Par Johanna Cappi - 14 décembre 2012 - 3:08 [English] [PDF] 

Séance du 17 décembre

“Né à Montevideo (Uruguay) en 1933, Ugo Ulive est l’auteur d’un petit nombre de documentaires marquants. Dès 1960, son film Como el Uruguay no hay surgit tel un vigoureux pamphlet, un défi lancé à la nation uruguayenne. Celle-ci est dépeinte comme une nation bloquée, une démocratie devenue routinière, fermée à tout changement social. Avec une ironie constante et un ton résolument sarcastique, Ulive se moque de l’image traditionnelle de l’Uruguay, de son côté « Suisse de l’Amérique latine ». Par la suite, Ugo Ulive réside pendant plusieurs années à Cuba, où il dirige le Théâtre National et enseigne la mise en scène dans une école nouvellement créée. Durant son séjour cubain, il réalise un long-métrage, Chronique cubaine (Crónica cubana, 1963) et se lie d’amitié avec le célèbre cinéaste Tomás Gutiérrez Alea. Ainsi, Ugo Ulive participe à une adaptation d’un roman d’Ilf et Petrov (Les douze chaises, Las doce sillas, Tomás Gutiérrez Alea, 1963), où il fait une petite apparition. Ensuite, l’Uruguayen retourne dans son pays d’origine, tourne Elections (Eleciones) avec Mario Handler en 1967, qui suit deux candidats en campagne électorale, avant d’aller s’installer au Venezuela, pays où il réside encore aujourd’hui et dont il a acquis la nationalité.

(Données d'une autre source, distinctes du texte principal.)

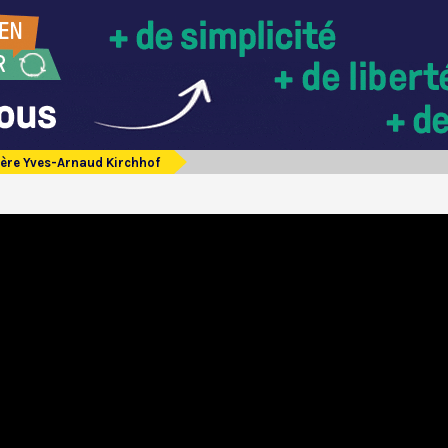
ère Yves-Arnaud Kirchhof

Durant son parcours vénézuélien, Ugo Ulive s’est surtout consacré au théâtre, à la mise en scène et à l’écriture de pièces. C’est seulement à la fin des années 1960 qu’il tourne quelques documentaires (Basta, Caracas dos o tres cosas et Diamantes) ainsi qu’un perturbant témoignage sur la torture un peu plus tard : TO3Caracas, dos o tres cosas (1969) témoigne d’un sens du collage très affirmé, au niveau des images et des sons. Le film est dépourvu de dialogues, il juxtapose des bruits urbains, des extraits de chansons, d’émissions de radio, des annonces publicitaires qui donnent une impression de morcellement extrême. Diamantes (1969) nous invite à découvrir une petite ville et ses habitants qui surgissent de nulle part, uniquement parce de l’or a été découvert à proximité.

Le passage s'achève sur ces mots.